A, C ve E vitaminleri; bilimsel olarak kanıtlanmış antioksidan özelliklere sahiptir. Bu vitaminlerin yüksek miktarda alınması; radyasyonun neden olduğu kromozom hasarına karşı koruma sağlar. A vitamininde bulunan beta-karoten; ilk olarak Çernobil nükleer kazasında, bölgedeki çocukların tedavisinde kullanılmıştır. Çalışmalar A vitamininin, radyasyonun kansere yol açabilecek gen hasarını önlediğini ve sağlıklı hücreleri koruduğunu gösteriyor. C vitamini; doğal bir antioksidan olan glutatyon ile birlikte DNA'nın kromozom hasarından korunmasına yardımcı olur. C vitamini ayrıca, kan hücrelerinin radyasyon sebebiyle ölmesini de engeller.
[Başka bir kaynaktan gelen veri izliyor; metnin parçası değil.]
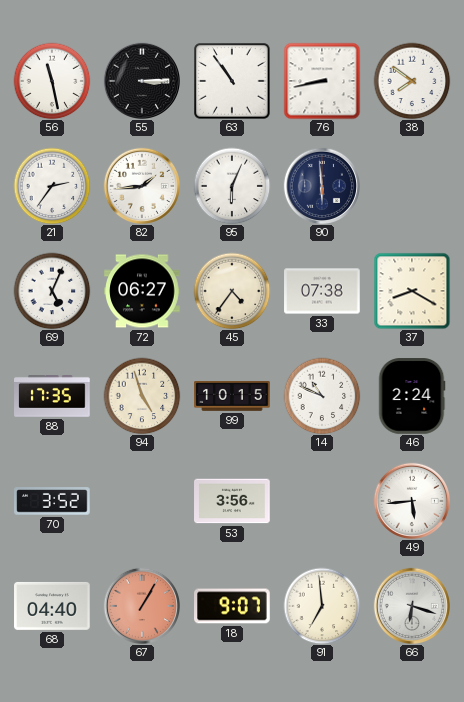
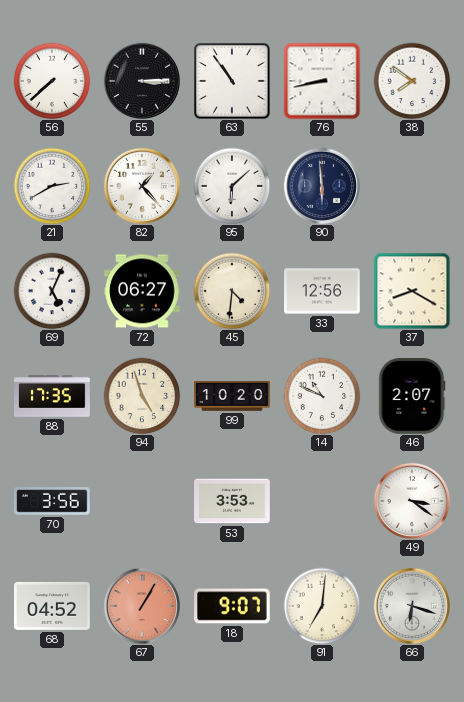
56: 11:28 -> 7:38
21: 2:36 -> 2:40
82: 1:44 -> 1:23
95: 6:04 -> 6:08
45: 4:36 -> 4:31
33: 07:38 -> 12:56
99: 10:15 -> 10:20
46: 2:24 -> 2:07
70: 3:52 -> 3:56
53: 3:56 -> 3:53
49: 5:44 -> 3:21
68: 04:40 -> 04:52
91: 6:59 -> 7:01
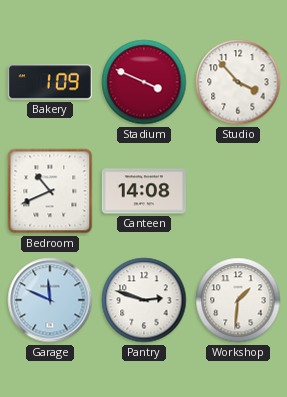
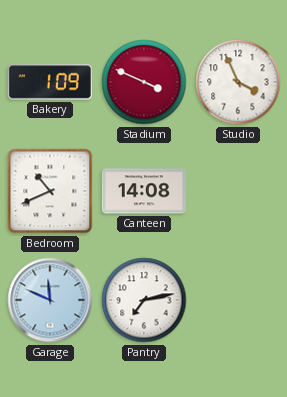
Studio: 3:53 -> 3:56
Pantry: 2:48 -> 7:13
Workshop: 1:31 -> none
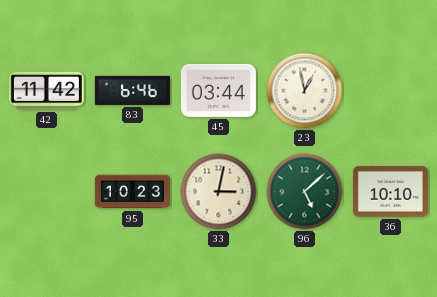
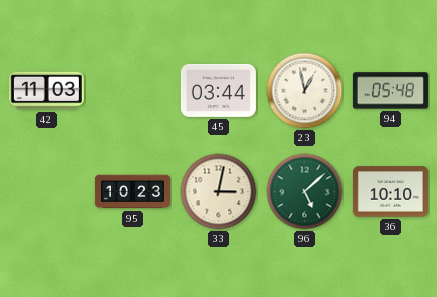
42: 11:42 -> 11:03
83: 6:46 -> none
94: none -> 05:48
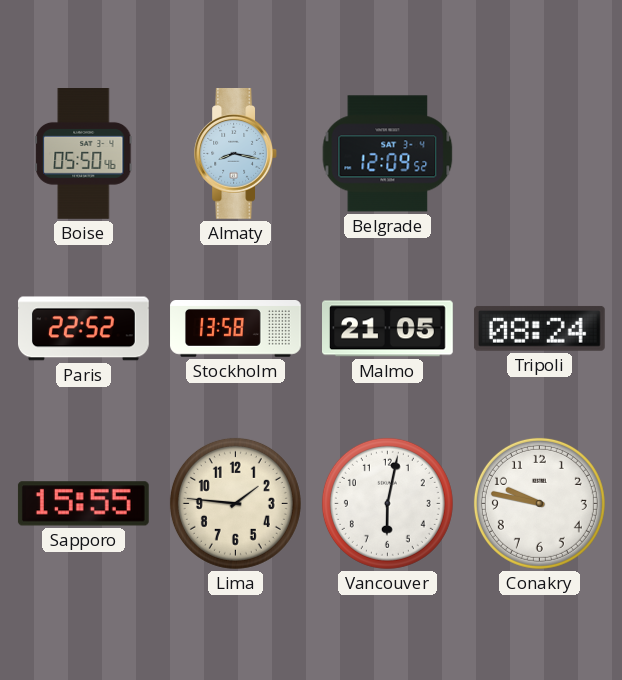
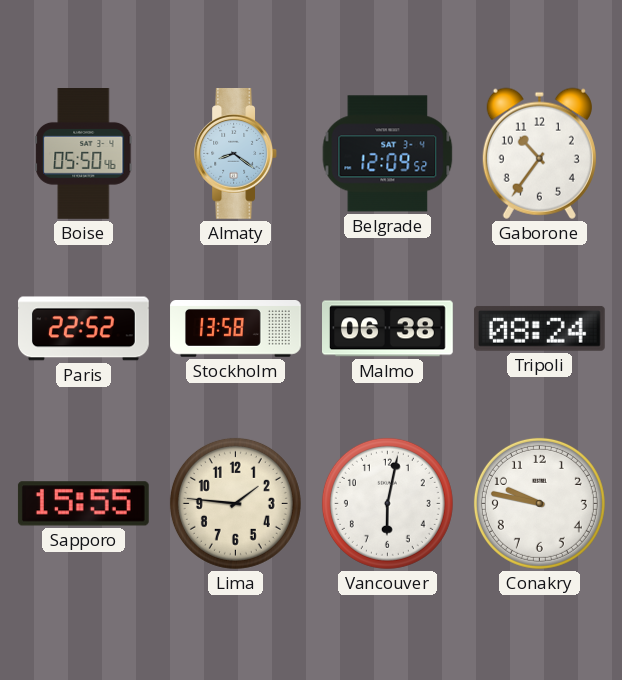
Almaty: 8:17 -> 8:21
Gaborone: none -> 10:36
Malmo: 21:05 -> 06:38
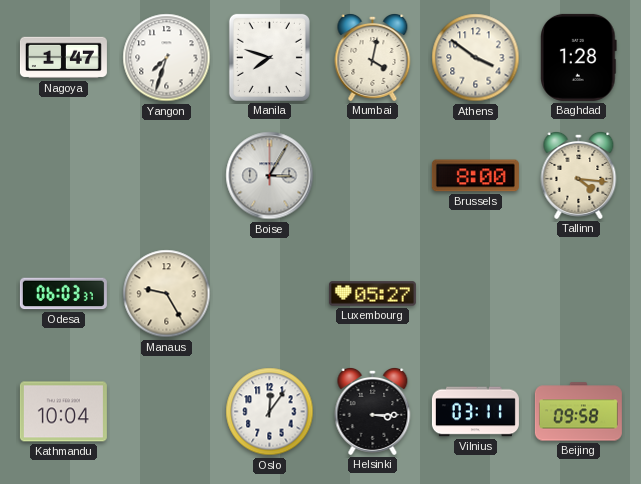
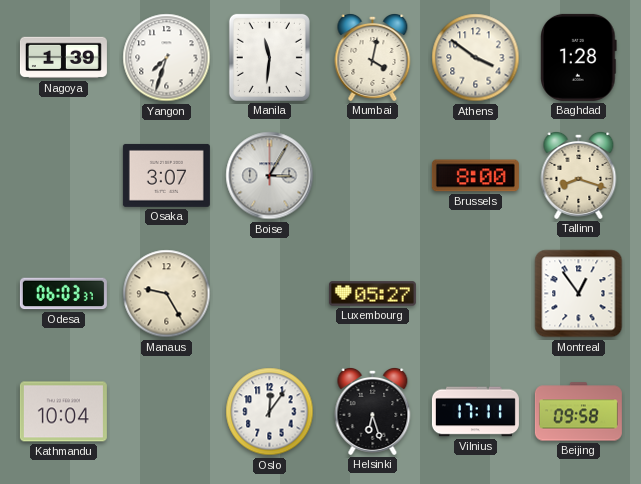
Nagoya: 1:47 -> 1:39
Manila: 7:48 -> 11:31
Osaka: none -> 3:07
Tallinn: 4:16 -> 8:18
Montreal: none -> 12:54
Helsinki: 3:15 -> 6:27
Vilnius: 03:11 -> 17:11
C ve E vitaminleri; serbest radikalleri oluşur oluşmaz yok eden ve toksik etkilerini azaltan önemli bir etkiye sahiptir. Ayrıca E vitamini; kanser dokusunun büyümesini azaltırken, normal hücreleri eşzamanlı olarak korur.

  • ÇİNKO

Vücudun antioksidan sisteminin fonksiyonunu yerine getirebilmesi için mineraller çok önemlidir. Bu mineraller arasında özellikle çinko; radyosyona karşı tam vücut direncinin sürdürülmesinde büyük önem taşır. Çinko ve katkıları; alyuvar hücrelerini radyoaktif yolla harekete geçen oksidanlara karşı korur ve hasar görmesini engeller. Kemik iliğini de koruyan çinko, aynı etkiyi tümör hücreleri üzerinde göstermez.